Accumulated Feedback on PRI #417

This page is a compilation of formal public feedback received so far. See Feedback for further information on this issue, how to discuss it, and how to provide feedback.

Date/Time: Thu Jan 21 18:02:00 CST 2021
Name: Steven Luscher
Report Type: Error Report
Opt Subject: Korean word boundary example in UAX#29

Hi folks,

In the UAX #29 document (https://www.unicode.org/reports/tr29/#Word_Boundaries) it is written:

> According to Korean standards, the grammatical suffixes, such as “에” meaning “in”, 
are considered separate words.
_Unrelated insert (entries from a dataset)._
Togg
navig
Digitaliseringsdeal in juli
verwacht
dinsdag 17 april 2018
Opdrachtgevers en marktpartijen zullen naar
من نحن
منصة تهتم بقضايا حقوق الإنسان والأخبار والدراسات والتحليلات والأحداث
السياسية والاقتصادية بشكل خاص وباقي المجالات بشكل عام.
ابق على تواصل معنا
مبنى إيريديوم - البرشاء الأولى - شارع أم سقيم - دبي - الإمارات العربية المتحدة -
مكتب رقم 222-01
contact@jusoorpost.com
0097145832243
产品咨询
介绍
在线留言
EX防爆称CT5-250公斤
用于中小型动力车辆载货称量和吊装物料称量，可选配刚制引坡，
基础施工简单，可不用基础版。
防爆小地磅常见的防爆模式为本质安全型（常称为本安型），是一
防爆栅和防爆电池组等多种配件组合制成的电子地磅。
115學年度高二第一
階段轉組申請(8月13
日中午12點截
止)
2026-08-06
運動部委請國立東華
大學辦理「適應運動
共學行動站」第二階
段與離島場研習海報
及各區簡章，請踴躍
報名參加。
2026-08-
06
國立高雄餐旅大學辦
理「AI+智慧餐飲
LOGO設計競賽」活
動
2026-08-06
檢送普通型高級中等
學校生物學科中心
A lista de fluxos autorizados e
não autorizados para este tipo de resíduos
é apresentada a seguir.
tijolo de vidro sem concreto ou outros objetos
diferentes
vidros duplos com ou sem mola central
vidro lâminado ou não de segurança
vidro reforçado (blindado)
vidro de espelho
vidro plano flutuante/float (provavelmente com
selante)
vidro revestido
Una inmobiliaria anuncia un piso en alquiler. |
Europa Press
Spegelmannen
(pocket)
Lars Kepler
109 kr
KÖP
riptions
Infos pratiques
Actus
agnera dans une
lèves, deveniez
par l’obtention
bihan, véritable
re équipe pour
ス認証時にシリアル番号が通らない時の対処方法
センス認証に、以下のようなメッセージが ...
Thus the above sentence would be broken into the following five words:
> 
> 나,  는,  Chicago,  에, and  산다.

A Korean speaking colleague of mine tells me that he, in fact, considers ‘나는’ to be one word. 
In Mac OS, placing the cursor to the left of ‘나는’ and pressing Command-RightArrow moves you 
rightward past both graphemes.

Could the spec be wrong where it claims that 나 and 는 are two words?

Thank you,
Steven…

Date/Time: Fri Jan 29 18:14:29 CST 2021
Contact: johnsoneal@gmail.com
Name: Neal Johnson
Report Type: Error Report
Opt Subject: Unicode Standard Annex #29 - 3 Grapheme Cluster Boundaries - SpacingMark

Unicode Standard Annex #29 - 3 Grapheme Cluster Boundaries - SpacingMark 
(https://www.unicode.org/reports/tr29/#SpacingMark ) states that U+11720 and 
U+11721 should be specifically excluded. However "GraphemeBreakProperty.txt" 
list both as included and as such {{UCharacter.getIntPropertyValue(0x11721, 
UProperty.GRAPHEME_CLUSTER_BREAK) }} return 10 "SPACING_MARK".
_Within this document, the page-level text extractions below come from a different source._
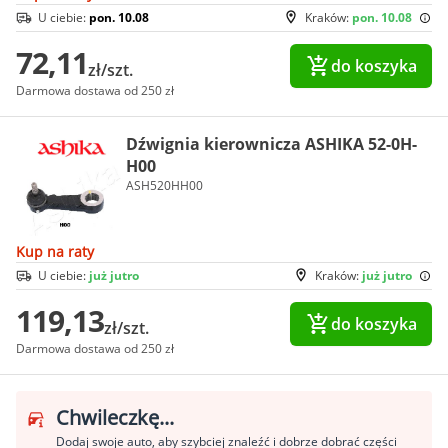
U ciebie:
pon. 10.08
Kraków:
pon. 10.08
72,11
do koszyka
zł/szt.
Darmowa dostawa od 250 zł
Dźwignia kierownicza ASHIKA 52-0H-
H00
ASH520HH00
Kup na raty
U ciebie:
już jutro
Kraków:
już jutro
119,13
do koszyka
zł/szt.
Darmowa dostawa od 250 zł
Chwileczkę...
Dodaj swoje auto, aby szybciej znaleźć i dobrze dobrać części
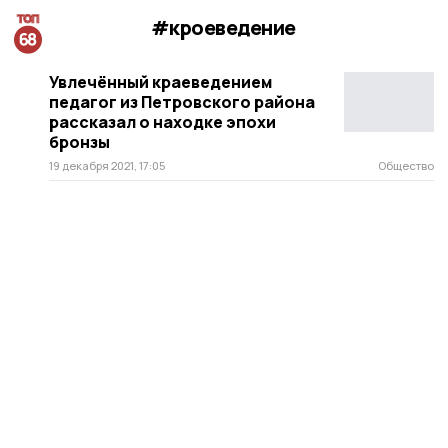
#кроеведение
Увлечённый краеведением
педагог из Петровского района
рассказал о находке эпохи
бронзы
19 декабря 2021, 17:05
Общество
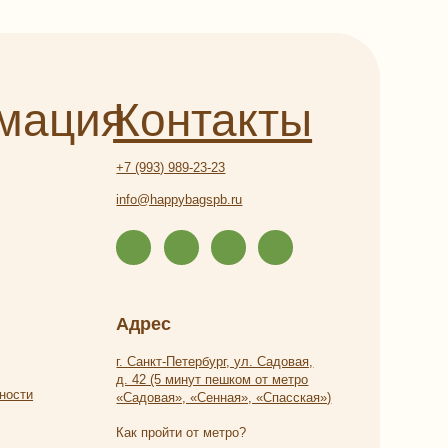
+7 (993) 989-23-23
info@happybagspb.ru
Адрес
г. Санкт-Петербург, ул. Садовая,
д. 42 (5 минут пешком от метро
«Садовая», «Сенная», «Спасская»)
Как пройти от метро?
Часы работы
Ежедневно с 9:00 до 21:00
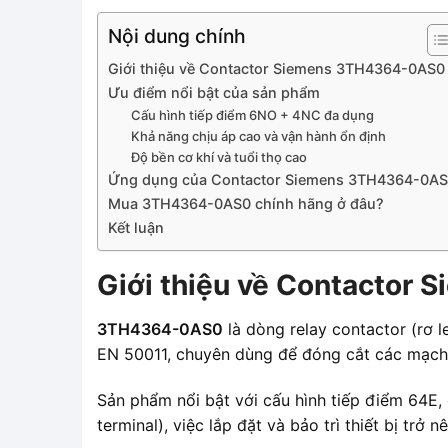
Nội dung chính
Giới thiệu về Contactor Siemens 3TH4364-0AS0
Ưu điểm nổi bật của sản phẩm
Cấu hình tiếp điểm 6NO + 4NC đa dụng
Khả năng chịu áp cao và vận hành ổn định
Độ bền cơ khí và tuổi thọ cao
Ứng dụng của Contactor Siemens 3TH4364-0A
Mua 3TH4364-0AS0 chính hãng ở đâu?
Kết luận
Giới thiệu về Contactor
3TH4364-0AS0
là dòng relay contactor (rơ l
EN 50011, chuyên dùng để đóng cắt các mạch đ
Sản phẩm nổi bật với cấu hình tiếp điểm 64E, 
terminal), việc lắp đặt và bảo trì thiết bị trở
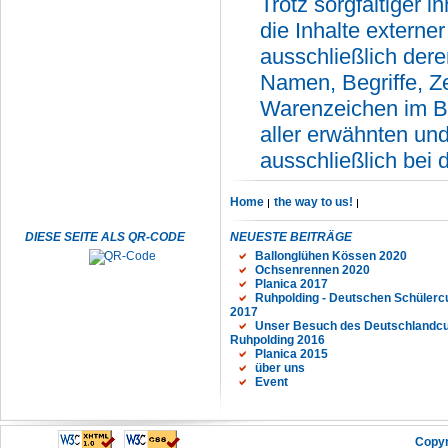
Trotz sorgfältiger i
die Inhalte externer
ausschließlich dere
Namen, Begriffe, Z
Warenzeichen im Be
aller erwähnten un
ausschließlich bei 
Home
the way to us!
DIESE SEITE ALS QR-CODE
NEUESTE BEITRÄGE
Ballonglühen Kössen 2020
Ochsenrennen 2020
Planica 2017
Ruhpolding - Deutschen Schülerc
2017
Unser Besuch des Deutschlandcu
Ruhpolding 2016
Planica 2015
über uns
Event
Copyr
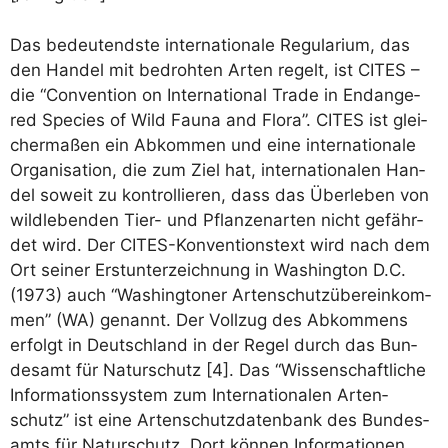
Das bedeu­tends­te inter­na­tio­na­le Regu­la­ri­um, das
den Han­del mit bedroh­ten Arten regelt, ist CITES –
die “Con­ven­ti­on on Inter­na­tio­nal Trade in End­an­ge­
red Spe­ci­es of Wild Fau­na and Flo­ra”. CITES ist glei­
cher­ma­ßen ein Abkom­men und eine inter­na­tio­na­le
Orga­ni­sa­ti­on, die zum Ziel hat, inter­na­tio­na­len Han­
del soweit zu kon­trol­lie­ren, dass das Über­le­ben von
wild­le­ben­den Tier- und Pflan­zen­ar­ten nicht gefähr­
det wird. Der CITES-Kon­ven­ti­ons­text wird nach dem
Ort sei­ner Erst­un­ter­zeich­nung in Washing­ton D.C.
(1973) auch “Washing­to­ner Arten­schutz­über­ein­kom­
men” (WA) genannt. Der Voll­zug des Abkom­mens
erfolgt in Deutsch­land in der Regel durch das Bun­
des­amt für Natur­schutz [4]. Das “Wis­sen­schaft­li­che
Infor­ma­ti­ons­sys­tem zum Inter­na­tio­na­len Arten­
schutz” ist eine Arten­schutz­da­ten­bank des Bun­des­
amts für Natur­schutz. Dort kön­nen Infor­ma­tio­nen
I am not sure if this an issue in the "GraphemeBreakProperty.txt" data file 
or an issue in Annex #29.

(submitted by Markus on behalf of Neal who mis-reported this as 
https://unicode-org.atlassian.net/browse/ICU-21438 )


Date/Time: Mon Mar 22 18:43:49 CDT 2021
Name: Masahiro Sekiguchi
Report Type: Error Report
Opt Subject: A small editorial issue on UAX #29

On the Comments column on the row second from the bottom (for "kʷ") in 
Table 1a, The annex says "sequence with letter modifier", though I believe 
the Unicode Standard uses a term "modifier letter" but "letter modifier" 
to describe a character like "ʷ".  It should be changed to read "sequence 
with modifier letter" for less confusion.
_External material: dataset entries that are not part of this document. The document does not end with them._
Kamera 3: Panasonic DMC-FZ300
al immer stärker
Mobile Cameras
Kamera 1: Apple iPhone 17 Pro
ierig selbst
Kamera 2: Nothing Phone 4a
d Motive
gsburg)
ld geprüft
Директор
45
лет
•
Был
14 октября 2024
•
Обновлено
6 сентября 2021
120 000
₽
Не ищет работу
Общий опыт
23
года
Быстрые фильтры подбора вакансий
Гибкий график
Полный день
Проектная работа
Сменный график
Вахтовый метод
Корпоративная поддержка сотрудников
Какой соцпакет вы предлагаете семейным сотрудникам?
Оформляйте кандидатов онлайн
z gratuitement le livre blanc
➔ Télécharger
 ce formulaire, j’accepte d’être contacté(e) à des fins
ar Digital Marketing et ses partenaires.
Date/Time: Sun Mar 28 06:31:11 CDT 2021
Name: Masahiro Sekiguchi
Report Type: Error Report
Opt Subject: UAX #29 contains a strange statement as an explanation

The second line in Section 4 (Word Boundaries) currently reads:

The most familiar ones are selection (double-click mouse selection or “move
to next word” control-arrow keys) and the dialog option “Whole Word Search”
for search and replace.

It implies that '"move to next word" control-arrow keys' is a "selection",
but I believe it is contrary to the common function; control-arrow key
usually instructs a movement of the cursor without selection, and if you
want to select to next word, you need to press control-shift-arrow keys.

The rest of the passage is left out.